Abstract

Southeastern Luzon belongs to the eastern Philippine Mobile Belt. Geological and structural studies revealed that it could be divided into three major structural units limited by two subparallel NW-SE trending left-lateral strike-slip faults: the Hilawan Fault in the NE and the Minas Fault in the SW. The North-central Catanduanes Structural Unit (NCSU) is characterized by a Middle to early Late Cretaceous volcanic arc sequence unconformably overlain by a Middle to Late Eocene volcanic arc sequence followed by Early Oligocene intrusives. The Median Structural Unit (MSU), limited from the NCSU by the Hilawan Fault, is underlain by a Late Cretaceous volcanic arc sequence followed by two distinct chaotic sequences from the end of Cretaceous-Paleocene and latest Middle Eocene-earliest Late Eocene.
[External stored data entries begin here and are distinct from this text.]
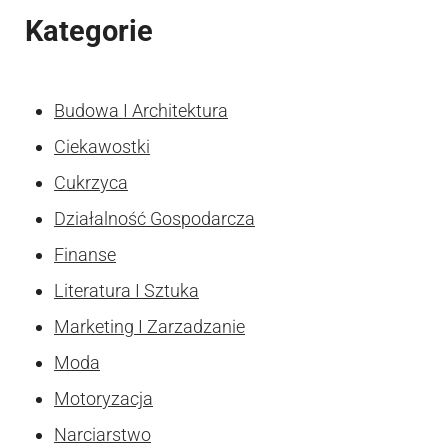
Kategorie
Budowa I Architektura
Ciekawostki
Cukrzyca
Działalność Gospodarcza
Finanse
Literatura I Sztuka
Marketing I Zarzadzanie
Moda
Motoryzacja
Narciarstwo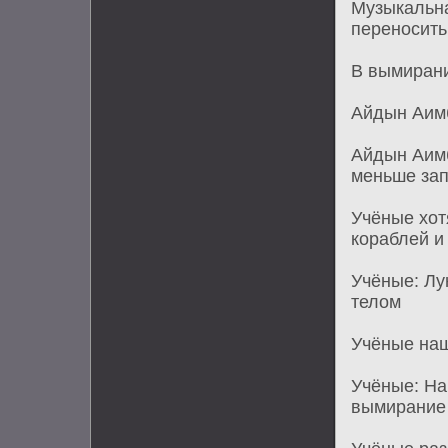
Музыкальна
переносить
В вымирани
Айдын Аимб
Айдын Аимб
меньше за
Учёные хот
кораблей и
Учёные: Лу
телом
Учёные на
Учёные: На
вымирание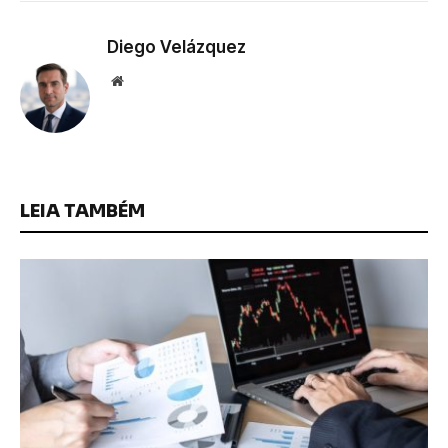
Diego Velázquez
Website
LEIA TAMBÉM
It is limited to the southwest by the Minas Fault. The Western Caramoan Structural Unit (WCSU), pre-Late Cretaceous ophiolitic suite unconformably overlain by Late Cretaceous volcanic arc sequence and Middle Eocene limestones are exposed. These structural units are overlain by carbonate and detrital sequence from the Late Oligocene to Pliocene. Constrained by angular unconformities and deposition of olistostromes, polyphase left-lateral strike-slip faulting was recorded since the end of Cretaceous up to the limit of Early-Late Oligocene. These faults probably represent the traces of a Proto-Philippine Fault System in Southeastern Luzon.